My boyfriend ended his life back in November. Tonight I’m watching Spielberg’s West Side story even though I wasn’t sure if I could handle it. Be been doing that a lot lately. Diving into situations that remind me of him. Midnight kisses with a guy of his frame. Or tonight, tearing up before courageously clicking play on a show or movie.

Things I Can’t Watch or Listen To or Smoke or Drink Because of Him:

South Park

Compression socks

The Righeous Gemstones

Bob Dylan

Johnny Cash

West Side Story ✔️

Gone With The Wind

Robin Williams

Western (anything)

A Star is Born (any version)

Gatorade

American Spirits

Black Velvet Whiskey

Krystal Burgers (yuck anyway though)

Cheech and Chong

Harmonicas (especially if it’s stuck to one of those weird contraptions that allows one to play without hands)

Any semblance of Borat.

But tonight I turned on Spielberg’s West Side story.

We found eachother in music and movies. I was running when I found him. And he, well, he had giving up long ago. I loved him because he was just like me. Broken.

We soothed our wounds with eachother.

Me met in pain.
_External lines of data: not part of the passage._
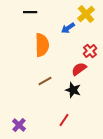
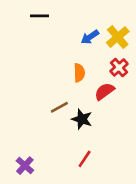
yellow cross: (86, 14) -> (118, 37), moved
orange semicircle: (42, 45) -> (79, 73), moved, size x0.6
black star: (73, 90) -> (82, 119), moved

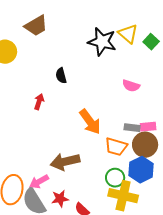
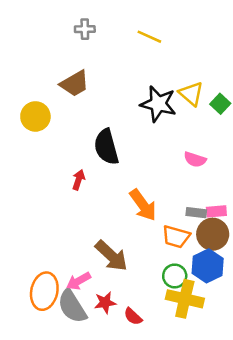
black semicircle: (61, 76) -> (106, 147), size x1.8
brown arrow: (65, 162) -> (111, 256), turned -124

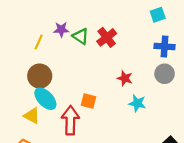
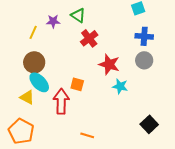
green triangle: (81, 36) -> (78, 15), moved
red cross: (107, 37) -> (89, 38), moved
red star: (125, 78) -> (109, 64), size x1.5

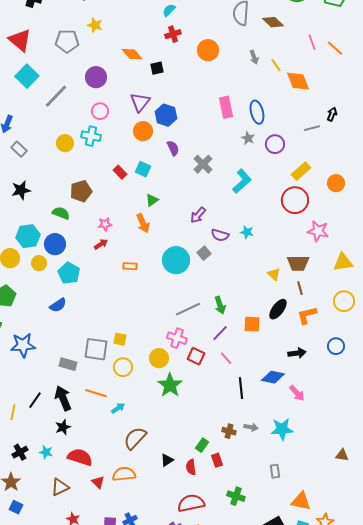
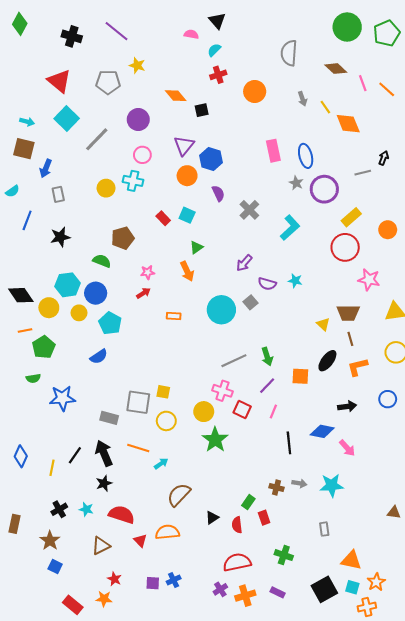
brown diamond: (273, 22) -> (336, 69), moved
purple circle: (275, 144) -> (324, 189), size x1.4
gray rectangle: (19, 149) -> (58, 194), turned 35
pink line: (226, 358) -> (273, 412), turned 64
We left eachother’s side, comforted.

The in-between between the former and the latter requires intimate details which are difficult to recount in so many letters.

I could sum it up by saying we were a symbiotic relationship. Or I could drone on about forehead kisses, stimulating conversation, the sound of his heartbeat, the care; the peace of lying in the warmest bed I’ve ever known.

Have you read Emily Bronte’s “Wuthering Heights? I’m smack dab in the middle of it right now. Sometimes, after a lonely night at work, I stop at the local pub. I order a frosty beer and soul soothing soup and drink in the words on the page.

Two star crossed lovers. Lost to eachother through death. And yet, his love for her outlasts himself. I chose this book to read because it was winter here and in there. Harsh, wild, gloomy. And because I could find someone else in history who knows what it’s like to lose their love.

It’s cathartic when Heathcliff begs Cathy to haunt him.

While I’m not searching for a Poltergeist experience, I feel it in my soul to beg the return of my lover’s presence.

Cathy states that she IS her love. And he is her. Is it possible to describe how utterly blissful it is to feel this way with someone? That you are both made of the same stuff (to put it mildly)?

From my soul, it is the definition of comfort to have the feeling returned!

I’m trying to skim over the depth of the time he and I spent together. I don’t think I’m doing very well.

I don’t know if this piece will be outlawed because of my saying that he put a gun to his head. But that’s what he did just the same. And that early morning I lost the only person who made me feel like I’m not alone in the universe.

If he and I are made of the same stuff, and his reaction to it was negative…maybe, just maybe, mine is positive.

If his path diverged at seeing the new West Side Story, then maybe mine converges at it.

Perhaps these little decisions of bravery in our hearts root us to the positive. To the continuation of life.

Really, perhaps any moment I choose life, since he chose death. Really any minute I breathe.